Active learning transforms passive students into detectives, myth-busters, problem-solvers and forensic scientists. It gives them the opportunity to investigate enduring mysteries, debunk legends, engage in role-playing exercises and take part in heated political or scholarly debates.
So how can we integrate active learning into our virtual classes? Here are five strategies that work, and that can involve a single student or be team-based.
Enquiry-based learning
Enquiry-based learning is a form of active learning that places students at the centre of the learning process. It begins with a question or problem that students must investigate. The students, then, conduct research; identify, analyse and interpret the evidence they uncover; draw conclusions; and present their findings. The enquiries can be structured or more open, and the outcomes can be known in advance or discovered only through a process of investigation.
An enquiry approach builds on the adage “Tell me and I forget; show me and I remember; involve me and I understand.” It requires students to take responsibility for their own learning.
Examples include:
- Researching a topic: Students might be asked to investigate whether a particular political or medical or scientific claim is true or false. For example, is it the case that more than half of marriages end in divorce?
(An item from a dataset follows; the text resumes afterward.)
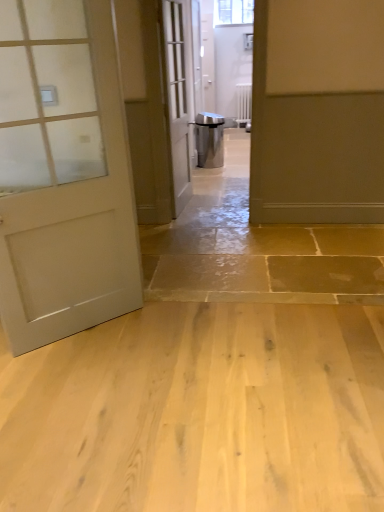 What are the coordinates of `vacant area situated below matte white door at left, which is the 1th door from left to right (from a real-world perspective)` in the screenshot? It's located at (92, 330). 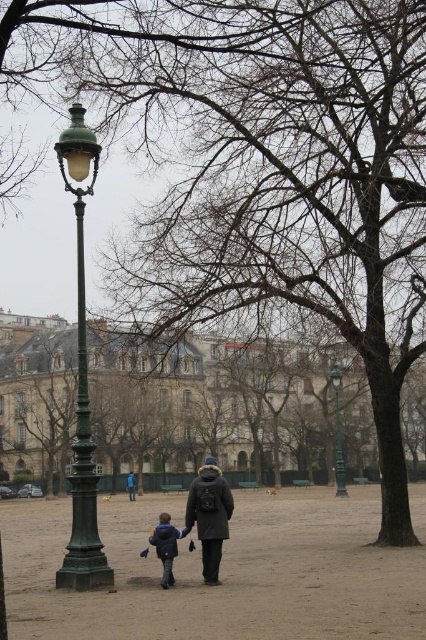 You are a photographer setting up equipment in the park. You need to position a camera tripod between the green metal lamp post at center and the blue fabric jacket at center. Which object should you place the tripod closer to to ensure it fits within the available space?

The blue fabric jacket at center is narrower than the green metal lamp post at center, so placing the tripod closer to the blue fabric jacket at center would allow it to fit better within the available space.

You are a photographer trying to capture a clear photo of the green metal lamp post at center without the blue fabric jacket at center blocking it. Based on their positions, is this possible?

The green metal lamp post at center is in front of the blue fabric jacket at center, so it is blocking the view of the jacket. Therefore, you can take a clear photo of the green metal lamp post at center without the blue fabric jacket at center in the frame.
- Evaluating evidence: Students might evaluate particular pieces of evidence. They might ask what particular advertisements tell us about shifting ideas about beauty, ethnicity and race, or femininity and masculinity.
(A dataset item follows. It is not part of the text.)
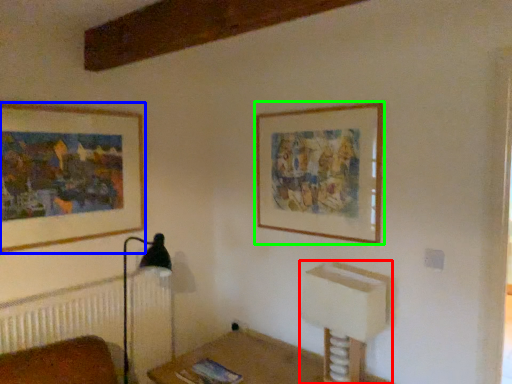 Question: Considering the real-world distances, which object is farthest from vanity (highlighted by a red box)? picture frame (highlighted by a blue box) or picture frame (highlighted by a green box)?

Choices:
 (A) picture frame
 (B) picture frame

Answer: (A)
- Analysing a case: Provide students with background information about a political or diplomatic or military decision and ask them to analyse the decision-making process, consider options or alternatives, and evaluate the outcome.
Game-based learning
This approach integrates game-like elements – such as interactivity, competition, playfulness and immediate feedback – into teaching and learning. The use of rewards, recognition, points and levels helps to motivate students and encourages perseverance. Here are some examples:
- Research scavenger hunt: Ask students to discover how many children a typical mother had in 1800 or the number of automobiles in 1900.
- Treasure hunt: Challenge students to solve a series of problems or to answer questions to reach or find the “treasure”.
- College bowl: Pose questions to teams of students to see which group can answer the questions correctly first.
Place-based learning
Learning need not take place only in a classroom or a laboratory. A hallmark of archaeology, geography and environmental science courses, field-based learning can take place in almost any discipline and give students the opportunity to apply their research skills. Underlying this approach is a belief that neighbouring communities and environments outside the classroom contain assets that can significantly enhance student learning.
For this to be educationally meaningful, the students need to formulate a research question; undertake background research; collect, process and interpret data; and draw and present conclusions.
Examples of field- or community-based learning include collecting interviews and oral histories or investigating historical sites. Or ask students to go outside and identify particular rocks or minerals or plants.
Technology-enhanced learning
Technology is a tool, not a pedagogy. Nevertheless, new instructional tools have the power to transform education by facilitating new forms of collaboration and interactive learning.
Examples range from the simple – such as classroom surveys and polls – to the more complex. Students might create a mini-movie (a digital story) or a podcast. They might also annotate a text (using Hypothes.is or Perusall) or create a timeline.
Project-based learning
Learning by doing helps students link theory to practice and translate academic knowledge and skills into tangible products. The best-known form of learning by doing is project-based learning. Ideally, project-based learning requires students to go through a multistage process of design, planning, execution, public presentation, critique, revision and formal assessment.
The project outcome need not be a physical product. It can consist of a detailed policy proposal, a teaching resource, a briefing paper or another authentic outcome.
Learning – especially online learning – should not be a spectator sport. Meaningful learning requires active engagement, critical thinking and thoughtful reflection. Even online, your students can engage in active enquiry and become creators of knowledge.
Steven Mintz is professor of history at the University of Texas at Austin and was a founding director of the University of Texas System’s Institute for Transformational Learning, which was responsible for designing and testing new educational models and technologies.